• What to do: Your task is to transcribe the records exactly, skipping every image.

Collected data
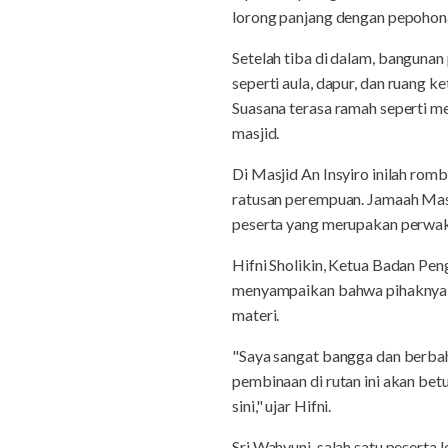
lorong panjang dengan pepohonan
Setelah tiba di dalam, bangunan
seperti aula, dapur, dan ruang 
Suasana terasa ramah seperti m
masjid.
Di Masjid An Insyiro inilah ro
ratusan perempuan. Jamaah Masj
peserta yang merupakan perwak
Hifni Sholikin, Ketua Badan Pen
menyampaikan bahwa pihaknya 
materi.
"Saya sangat bangga dan berba
pembinaan di rutan ini akan be
sini," ujar Hifni.
Sri Wahyuni, salah satu pesert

• Exercise output:
lorong panjang dengan pepohonan
Setelah tiba di dalam, bangunan
seperti aula, dapur, dan ruang 
Suasana terasa ramah seperti m
masjid.
Di Masjid An Insyiro inilah ro
ratusan perempuan. Jamaah Masj
peserta yang merupakan perwak
Hifni Sholikin, Ketua Badan Pen
menyampaikan bahwa pihaknya 
materi.
"Saya sangat bangga dan berba
pembinaan di rutan ini akan be
sini," ujar Hifni.
Sri Wahyuni, salah satu pesert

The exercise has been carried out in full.